Writing is a process and we all have our favorite parts of it. For me, the most exciting part is the idea phase. I love coming up with an idea and building on it. I could get lost in the initial draft of a book. Time flies and so does my pencil. I don't want anything to interrupt my flow.
Revision is the stage that I tend to decide the closets in the house need reorganized or I need to change the sheets on all of the beds. I find any excuse to not sit down to work on my story because it takes a lot of focus. You have to look at something that was so joyful to create and operate on it. Many times, parts you love need cut out. Sometimes you know there is a place that needs reworded, but can't come up with a single original idea. Then the doubt creeps in. "Why was I thinking this would be a good story? I stink at this. Why am I spending hours figuring out names for a talking Vulture?"
The good news is, just like most things in life, if you put the effort in, it's always worth it. The finished product is so much better when you go back through and look at everything from a new angle. For example, in my book, Nicken Chuggets, I needed a better way to say the cook didn't understand what Cooper was saying. It took me several hours to come up with, "Mr. Mack was as confused as a chameleon in a bucket of crayons." Several hours. For one sentence. But, it was worth the time because it is more playful and creative as a simile than a direct statement.
I'm starting the revision phase of a middle grade novel I'm working on. You think it's an undertaking reworking a 600 word picture book, try revisiting every scene of a novel! Ugh! That could be why I noticed that I hadn't written a blog for a few months and it was a good day to teach my daughter how to use the sewing machine she got for Christmas. :) Ok, I guess I better get back to work. Best wishes to all of you on your revisions in the new year!
It is beyond exciting to get to finally hold a book you have been working on for over a year. Then comes the realization that your work is not done. You have to figure out ways to get the word out about your book and hope to find opportunities to share it with the kids you wrote it for. One of the teaching standards we have for reading is learning the author's purpose of a book. There are three main purposes: to inform, to entertain, and to persuade.
When I wrote I am Not a Pirate, my "author's purpose" was to inform. My target was kids that may have an eye issue or some other physical difficulty they have to overcome. I sent books to eye doctor's offices and spread the word on parent forums for families dealing with strabismus and amblyopia.

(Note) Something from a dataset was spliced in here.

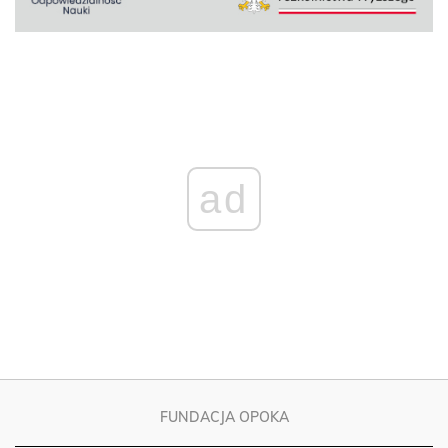
ad
FUNDACJA OPOKA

My author's purpose for Nicken Chuggets though, is to entertain. This story is about two science-loving boys that cook up a plan to earn money to go to science camp. Cooper, the main character, often talks in spoonerisms. (Spoonerisms occur when you accidentally transpose the beginnings of two words.) I had a lot of fun playing with words when figuring out the things Cooper would say. My target audience is kids that like to read funny books that let you be silly. When I was trying to figure out a creative place to do a book signing, I figured most people would think of chicken nuggets when they hear the title, Nicken Chuggets. Where do you think of when you think of chicken nuggets? McDonalds of course! And what would fit my target audience better than one of the favorite eateries of kids in this age group? I had a lot of fun at the book signing and am so grateful that I got to get books into the hands of some really great kids.